Department of Family Medicine, Medical Faculty, University of Ljubljana, Ljubljana, Slovenia.
Department of Family Medicine, Medical Faculty, University of Maribor, Maribor, Slovenia.
BMC Prim Care. 2023 Nov 29;24(Suppl 1):255. doi: 10.1186/s12875-023-02209-z.
During the Covid-19 pandemic, family medicine practices (FMPs) changed to improve safety against new coronavirus infections for both patients and employees. Protocols for treating patients with suspected Sars-Cov-2 infections were established to protect medical staff and other patients from being infected. However, these protocols also led to increased safety risks, such as delays in treating patients with other medical conditions. This exploratory study aimed to investigate safety risks in treating patients in FMPs during the Covid-19 pandemic and to suggest improvements to prevent Covid-19 in FMPs in Slovenia.
A cross-sectional study was rolled out in FMPs in Slovenia as part of the international Pricov-19 study. Data collection on safety management during the Covid-19 pandemic in FMPs in Slovenia took place from November 2020 until January 2021 using a self-administered online survey for FP working in Slovenia. A chi-square test, ANOVA, independent samples t-test or bivariate correlation test was performed to explore associations regarding the safety of patients' management variables.

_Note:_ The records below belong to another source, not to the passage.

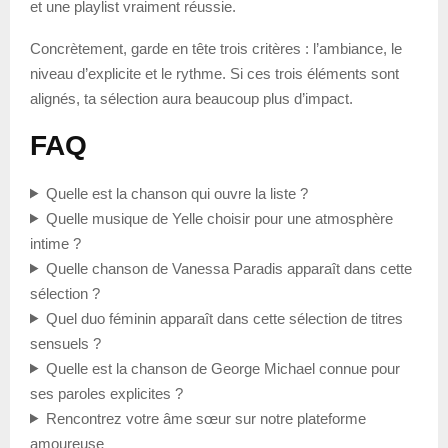
et une playlist vraiment réussie.
Concrètement, garde en tête trois critères : l’ambiance, le
niveau d’explicite et le rythme. Si ces trois éléments sont
alignés, ta sélection aura beaucoup plus d’impact.
FAQ
Quelle est la chanson qui ouvre la liste ?
Quelle musique de Yelle choisir pour une atmosphère
intime ?
Quelle chanson de Vanessa Paradis apparaît dans cette
sélection ?
Quel duo féminin apparaît dans cette sélection de titres
sensuels ?
Quelle est la chanson de George Michael connue pour
ses paroles explicites ?
Rencontrez votre âme sœur sur notre plateforme
amoureuse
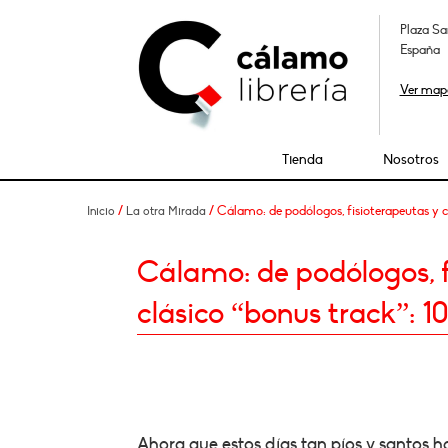
Plaza Sa
España
Ver map
Tienda
Nosotros
/
/ Cálamo: de podólogos, fisioterapeutas y cap
Inicio
La otra Mirada
Cálamo: de podólogos, f
clásico “bonus track”: 10 
Ahora que estos días tan píos y santos h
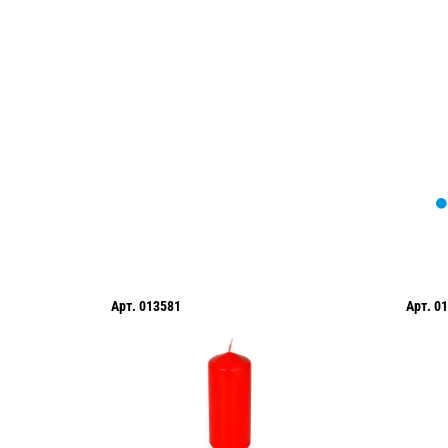
Мы вам перезвоним в течение 1 минут
оформить нужный товар!
Арт.
013581
Арт.
01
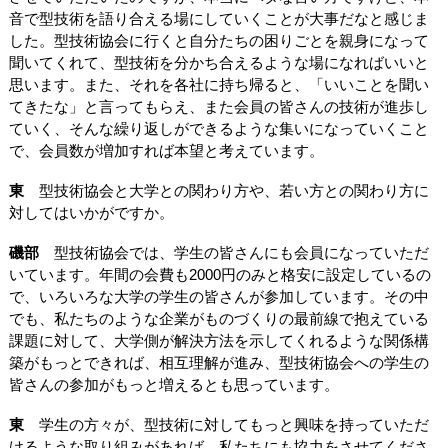
音で型技術を語り合える場にしていくことが大事だなと感じま
した。型技術協会に行くと自分たちの困りごとを親身になって
聞いてくれて、型技術を分かち合えるような場になればいいと
思います。また、それを各社に持ち帰ると、「いいことを聞い
てきたな」と言ってもらえ、また会員の皆さんの技術が進歩し
ていく、そんな繰り返しができるような集いになっていくこと
で、会員数が増加すれば本望と考えています。
東
型技術協会と大学との関わり方や、若い方との関わり方に
対してはいかがですか。
磯部
型技術協会では、学生の皆さんにも会員になっていただ
いています。年間の会費も2000円のみと格安に設定しているの
で、いろいろな大学の学生の皆さんが参加しています。その中
でも、私たちのような企業がものづくりの最前線で抱えている
課題に対して、大学側が解決方法を示してくれるような関係構
築がもっとできれば、相互理解が進み、型技術協会への学生の
皆さんの参加がもっと増えるとも思っています。
東
学生の方々が、型技術に対してもっと興味を持っていただ
けるような取り組みがあれば、私たちにも協力をさせてくださ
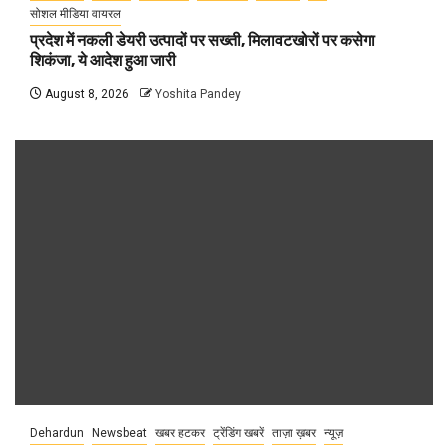
सोशल मीडिया वायरल
प्रदेश में नकली डेयरी उत्पादों पर सख्ती, मिलावटखोरों पर कसेगा
शिकंजा, ये आदेश हुआ जारी
August 8, 2026
Yoshita Pandey
Dehardun
Newsbeat
खबर हटकर
ट्रेंडिंग खबरें
ताज़ा ख़बर
न्यूज़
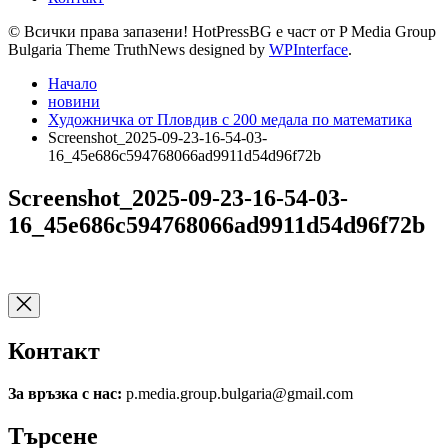
© Всички права запазени! HotPressBG е част от P Media Group
Bulgaria Theme TruthNews designed by
WPInterface
.
Начало
новини
Художничка от Пловдив с 200 медала по математика
Screenshot_2025-09-23-16-54-03-
16_45e686c594768066ad9911d54d96f72b
Screenshot_2025-09-23-16-54-03-
16_45e686c594768066ad9911d54d96f72b
Контакт
За връзка с нас:
p.media.group.bulgaria@gmail.com
Търсене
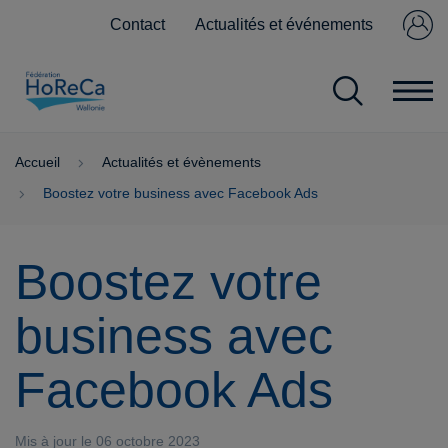
Contact
Actualités et événements
Se connecter
Pas encore
membre ?
Accueil
Actualités et évènements
Boostez votre business avec Facebook Ads
Boostez votre
business avec
Facebook Ads
Mis à jour le 06 octobre 2023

From the 191 participating family physicians (FPs) (15.2% response rate), 54.8% reported having treated patients with fever (not Covid-19) late due to the new protocols at least once, and 54.8% reported patients with urgent conditions having been seen late at least once due to not coming. In the suburbs and rural environments FPs more often reported that at least once patient with a fever (not Covid-19) was seen late due to the protocol (p = 0.017) and more often reported that at least once patient with an urgent condition was seen late due to not coming to their FP (p = 0.017). The larger the practice, the more they reported that at least once a patient with fever (not Covid-19) was seen late due to the protocol (p = 0.012) and the more they reported at least once a patient with an urgent condition was seen late due to not coming to their FP (p = 0.012).
Covid-19 affected the safety of patient management in FMP in Slovenia. The most common problem was foregone care. Therefor, protocols for chronic patient management in the event of epidemics need to be established.
在新冠疫情期间,家庭医学实践(FMP)为了提高患者和员工对新型冠状病毒感染的安全性而改变。制定了治疗疑似 Sars-Cov-2 感染患者的方案,以保护医务人员和其他患者免受感染。然而,这些方案也导致了安全风险的增加,例如延迟治疗其他医疗条件的患者。这项探索性研究旨在调查新冠疫情期间 FMP 治疗患者的安全风险,并提出改善斯洛文尼亚 FMP 新冠防控的建议。
作为 Pricov-19 国际研究的一部分,在斯洛文尼亚的 FMP 中开展了一项横断面研究。2020 年 11 月至 2021 年 1 月,通过斯洛文尼亚家庭医生的在线自我管理调查,收集新冠疫情期间 FMP 安全管理数据。使用卡方检验、方差分析、独立样本 t 检验或双变量相关检验来探讨与患者管理变量安全相关的关联。
在 191 名参与的家庭医生(FP)中(15.2%的回复率),54.8%报告因新方案至少一次延迟治疗发热(非新冠)患者,54.8%报告至少一次因未就诊而延迟治疗紧急情况患者。在郊区和农村环境中,FPs 更经常报告因方案至少一次延迟治疗发热(非新冠)患者(p=0.017),更经常报告因未就诊而至少一次延迟治疗紧急情况患者(p=0.017)。实践规模越大,因方案至少一次延迟治疗发热(非新冠)患者的报告越多(p=0.012),因未就诊而至少一次延迟治疗紧急情况患者的报告也越多(p=0.012)。
新冠疫情影响了斯洛文尼亚 FMP 患者管理的安全性。最常见的问题是放弃治疗。因此,需要制定在发生流行病时对慢性患者进行管理的方案。